Amedeo Modigliani: Head, 1909-1912, Staatliche Kunsthalle Karlsruhe
Photo: bpk / Staatliche Kunsthalle Karlsruhe / Wolfgang Pankoke
Through the constant ups and downs, art becomes Modigliani’s driving force and an elixir of life. Even amid the chaos of World War I and in the French Riviera, where he seeks refuge from German troops, he never ceases to paint — until his early death in January 1920. Thereafter, the myth of the ailing artistic genius is not long in coming.


With his conspicuously elegant clothing, the twenty-two-year-old Amedeo Modigliani seems a bit snobbish when he first arrives in Paris. Yet despite the hint of elitism, the Italian makes a good impression and is quickly accepted into artistic circles.
Dominique Couto: Modigliani at his Studio, rue Ravignan, 1915
© bpk, Berlin
In 1906, the twenty-two-year-old Modigliani feels drawn to Paris. An artistic revolution is underway in Montmartre, and Modigliani lives quite close to the legendary Bateau-Lavoir, the dilapidated studio building where Picasso is wrestling with his Demoiselles d’Avignon and the avant-garde is giving birth to Cubism and other visions.

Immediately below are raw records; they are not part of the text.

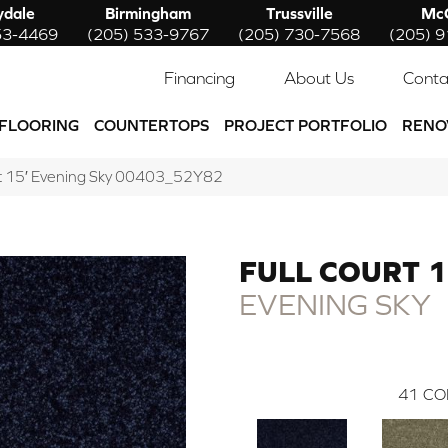
ydale
Birmingham
Trussville
McC
53-4469
(205) 533-9767
(205) 730-7568
(205) 
Financing
About Us
Conta
FLOORING
COUNTERTOPS
PROJECT PORTFOLIO
RENO
rt 15′ Evening Sky 00403_52Y82
FULL COURT 1
EVENING SKY
41
CO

Paul Guillaume: Modigliani in his studio (standing) in the Rue Ravignan at Montmarte, 1915
© akg-images, Berlin
In Paris, Amedeo Modigliani lives a Spartan lifestyle and from the beginning supports himself entirely with his art. Rents in Montmartre are cheap, and his studio on the Rue Ravignan contains only the bare necessities. The art dealer Paul Guillaume photographed the artist there in 1915.

Jean Cocteau: Amedeo Modigliani, Pablo Picasso and Andre Salmon in front of the Café de la Rotonde, Paris, August 1916
Amedeo Modigliani lives near Picasso and observes his work on the Demoiselles d’Avignon — and with it the development of Cubism and other variants of modern art.
Unlike the Spaniard Picasso, who is teased for his accent, the suave Modigliani speaks fluent French and is fond of quoting Baudelaire — and especially Dante. Women flock to this refined, bright-eyed charmer, and his fellow artists are taken by his friendly, open demeanor and witty conversation. Although he strikes an unusual figure with his large felt hat, velvet suit, and red scarf, his skillful hands and confident line bear witness to his professional skill.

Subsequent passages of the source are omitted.